LA  PRESIDENTA BACHELET presenció esta semana, junto con numerosos líderes de la comunidad internacional, la firma del acuerdo de paz con las Farc en Colombia. Según las encuestas, la mayoría de los ciudadanos aprobarían el acuerdo este domingo en un plebiscito.

Hay obvios motivos para celebrar: luego de cuatro años de negociaciones, las partes han llegado a un acuerdo que ofrece una oportunidad clave para la vigencia de los derechos humanos en Colombia. Pero, lamentablemente, el componente de justicia del acuerdo promueve la impunidad y, con ello, pone en riesgo las posibilidades de una paz genuina.

Miles de víctimas han sufrido atrocidades sistemáticas por parte de miembros de las Farc, incluidos secuestros, desapariciones y crímenes de violencia sexual.

Conforme al componente de justicia del acuerdo, los guerrilleros responsables de crímenes de guerra y delitos de lesa humanidad podrán evitar cumplir siquiera un solo día en prisión. En lugar de ello, quienes confiesen sus delitos quedarán sujetos a restricciones breves y modestas de ciertos derechos -como el derecho de movimiento- y deberán trabajar en proyectos de servicio a la comunidad.

El gobierno colombiano defiende este sacrificio a la justicia con el argumento de que el acuerdo “logra el máximo de justicia posible”. Ello es difícil de creer.  Los beneficios de impunidad otorgados a las guerrillas también favorecerán a miembros de las fuerzas armadas responsables de hechos atroces. Ninguna persona razonable puede sostener que esta renuncia a la justicia es necesaria para alcanzar la paz con las guerrillas.

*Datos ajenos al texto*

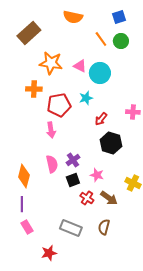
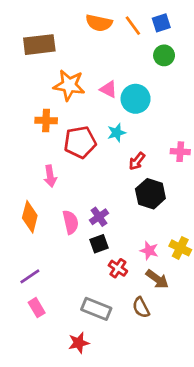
brown rectangle: (29, 33) -> (39, 45), turned 35
orange line: (101, 39) -> (133, 26), moved
pink arrow: (51, 130) -> (50, 176), moved
pink star: (97, 175) -> (149, 251), moved
orange diamond: (24, 176) -> (30, 217), moved
brown arrow: (109, 198) -> (157, 279), moved
purple line: (22, 204) -> (30, 276), turned 56
brown semicircle: (104, 227) -> (141, 308), turned -42
red star: (49, 253) -> (79, 343), moved

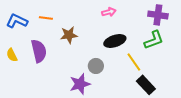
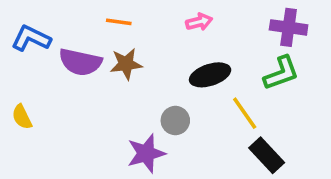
orange line: (46, 18) -> (119, 22), moved
purple semicircle: (39, 51) -> (80, 62), moved, turned 115
yellow semicircle: (12, 55) -> (22, 117), moved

Es probable que el acuerdo beneficie a numerosos miembros del Ejército colombiano responsables de miles de casos de “falsos positivos” cometidos entre 2002 y 2008 durante el gobierno de Álvaro Uribe. Presionados por sus superiores para mostrar resultados, soldados y oficiales, citaban a jóvenes en lugares remotos y los ejecutaban a sangre fría para reportarlos luego como combatientes muertos en enfrentamientos.

Human Rights Watch ha presentado evidencia de que muchos generales del Ejército podrían tener responsabilidad penal por estos delitos, incluido el actual comandante general de las Fuerzas Militares colombianas. Sin embargo, el acuerdo podría permitir que estos generales eviten rendir cuentas por sus actos gracias a una definición engañosa de “responsabilidad de mando” -un principio clave del derecho internacional- que podría hacer más difícil que los generales del Ejército y comandantes de las Farc sean sancionados por los crímenes cometidos por sus subalternos.

Nuestra experiencia en Colombia muestra que los ciclos de abusos por todas las facciones se perpetúa por la certeza que tienen los responsables que nunca serán castigados por sus crímenes. Gracias a este débil acuerdo de justicia, subsiste el riesgo de que vuelvan a ocurrir graves violaciones de derechos humanos en Colombia.

El gobierno de Chile -uno de los acompañantes en este proceso- cumplió un importante rol en el histórico acuerdo de paz. Pero, cuando finalicen los merecidos festejos, el gobierno de Bachelet podría concentrar su atención en los enormes defectos de justicia que pueden limitarse en la legislación de implementación. En esa área, Chile tiene algo que aportar.